This is going to be your problem. There is no way for the I/O level converter to know whether the its driving signal is an OUT from the microcontroller or coming from the input and feeding back out.

Let's say you've configured as an input. You get a high on the input that gets translated to 5 V logic high on the PLC side but that feeds back to the IC which puts a high on the OUT direction which then keeps the input high even if the input is disconnected. The IC needs a jumper or DIL switch to set its mode of operation.

Does anyone know how a PLC produces the indicator LED signal regardless of its wiring?

Most use an opto-isolator on the input and wire the LED on the 5 V logic side so that it indicates what the input is actually seeing.
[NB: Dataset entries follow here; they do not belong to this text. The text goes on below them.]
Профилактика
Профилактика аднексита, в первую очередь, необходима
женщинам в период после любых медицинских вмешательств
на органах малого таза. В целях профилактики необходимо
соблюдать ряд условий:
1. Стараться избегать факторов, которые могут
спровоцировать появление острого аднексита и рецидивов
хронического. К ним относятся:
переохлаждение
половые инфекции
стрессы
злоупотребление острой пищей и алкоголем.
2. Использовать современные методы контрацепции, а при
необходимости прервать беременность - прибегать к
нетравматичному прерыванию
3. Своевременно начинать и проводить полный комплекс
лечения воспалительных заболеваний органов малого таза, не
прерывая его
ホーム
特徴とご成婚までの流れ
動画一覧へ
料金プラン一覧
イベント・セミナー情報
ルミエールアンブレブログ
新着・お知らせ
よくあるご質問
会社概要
I think you should revise your question in the light of this and the comments below it.

schematic

simulate this circuit – Schematic created using CircuitLab

Figure 1. A typical PLC input. The configuration shown on the opto LED is a current "sinking" input. By connecting R1 to +24V and the input to D1's cathode it can be converted to current "sourcing" input.
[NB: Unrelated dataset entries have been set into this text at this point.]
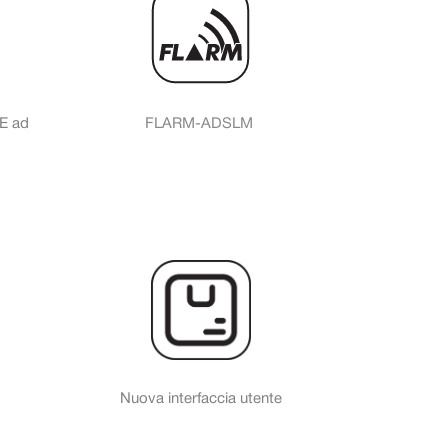
LE ad
FLARM-ADSLM
Nuova interfaccia utente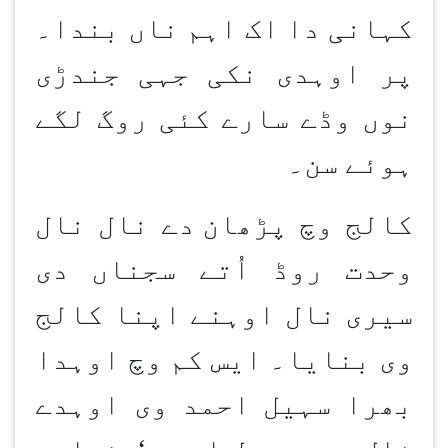
کہانی دا اک اہم ناں بندا۔
پر اوہدی نکی جہی جندڑی
نوں وڈے سارے کئی روگ لگے
ہوئے سن۔
کالج وچ پڑھان
دے نال نال
وحدت روڈ اُتے سجناں دی
سیری نال اوہنے اپنا کالج
وی بنایا۔ ایس کم وچ اوہدا
بھرا سہیل احمد وی اوہدے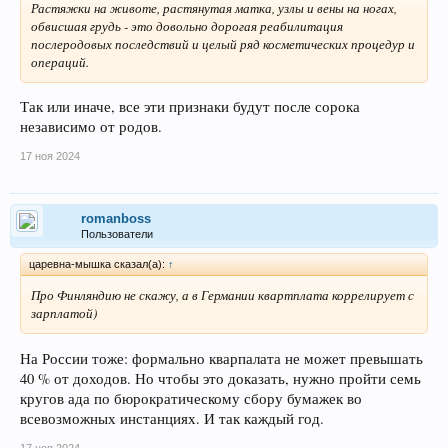
Растяжки на животе, растянутая матка, узлы и вены на ногах,
обвисшая грудь - это довольно дорогая реабилитация
послеродовых последствий и целый ряд косметических процедур и
операций.
Так или иначе, все эти признаки будут после сорока
независимо от родов.
17 ноя 2024
romanboss
Пользователи
царевна-мышка сказал(а):
↑
Про Финляндию не скажу, а в Германии квартплата коррелирует с
зарплатой)
На России тоже: формально кварпалата не может превышать
40 % от доходов. Но чтобы это доказать, нужно пройти семь
кругов ада по бюрократическому сбору бумажек во
всевозможных инстанциях. И так каждый год.
17 ноя 2024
  • R1 is sized for the external logic voltage.
  • D2 will light when Q1 is turned on.
  • R3 ensures that the buffer input is pulled high when the input is off.

When the input is powered the indicator LED D2 turns on. This design has the disadvantage that a low input voltage will turn on Q1 partially and not give a definite low or high to BUF1.

schematic

simulate this circuit

Figure 2. By replacing BUF1 with a Schmitt trigger we can be confident that D2 on indicates a low signal is being applied to CPU IN and when D2 is off CPU IN is high.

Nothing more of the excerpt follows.